Check every line of the entries for "button", and copy the lines that hold it.

_Given records:_
╔══
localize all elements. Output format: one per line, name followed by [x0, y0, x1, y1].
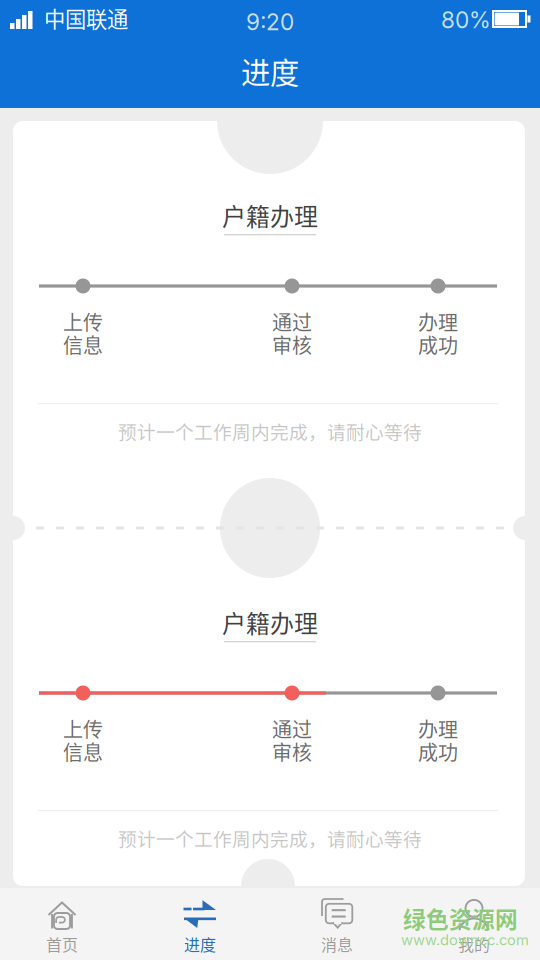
- staticText: 户籍办理: [222, 605, 318, 639]
- staticText: 预计一个工作周内完成，请耐心等待: [118, 824, 422, 852]
- staticText: 通过: [272, 714, 312, 743]
- staticText: 成功: [418, 737, 458, 766]
- staticText: 信息: [63, 330, 103, 359]
- button[interactable]: 首页: [0, 888, 130, 960]
- staticText: 消息: [321, 932, 353, 956]
- staticText: 我的: [458, 932, 490, 956]
- staticText: 进度: [184, 932, 216, 956]
- staticText: 上传: [63, 307, 103, 336]
- staticText: 中国联通: [44, 3, 128, 34]
- staticText: 信息: [63, 737, 103, 766]
- staticText: www.downcc.com: [401, 931, 529, 949]
- staticText: 办理: [418, 714, 458, 743]
- staticText: 9:20: [246, 8, 294, 36]
- staticText: 预计一个工作周内完成，请耐心等待: [118, 418, 422, 444]
- button[interactable]: 进度: [132, 888, 268, 960]
- staticText: 审核: [272, 330, 312, 359]
- staticText: 办理: [418, 307, 458, 336]
- staticText: 审核: [272, 737, 312, 766]
- staticText: 绿色资源网: [403, 902, 518, 934]
- staticText: 上传: [63, 714, 103, 743]
- staticText: 户籍办理: [222, 198, 318, 232]
- staticText: 成功: [418, 330, 458, 359]
- button[interactable]: 我的: [406, 888, 540, 960]
- staticText: 80%: [441, 6, 491, 34]
- staticText: 通过: [272, 307, 312, 336]
- staticText: 进度: [241, 50, 299, 92]
- button[interactable]: 消息: [270, 888, 404, 960]
- staticText: 首页: [46, 932, 78, 956]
╚══
_Result of the task:_
- button[interactable]: 首页: [0, 888, 130, 960]
- button[interactable]: 进度: [132, 888, 268, 960]
- button[interactable]: 我的: [406, 888, 540, 960]
- button[interactable]: 消息: [270, 888, 404, 960]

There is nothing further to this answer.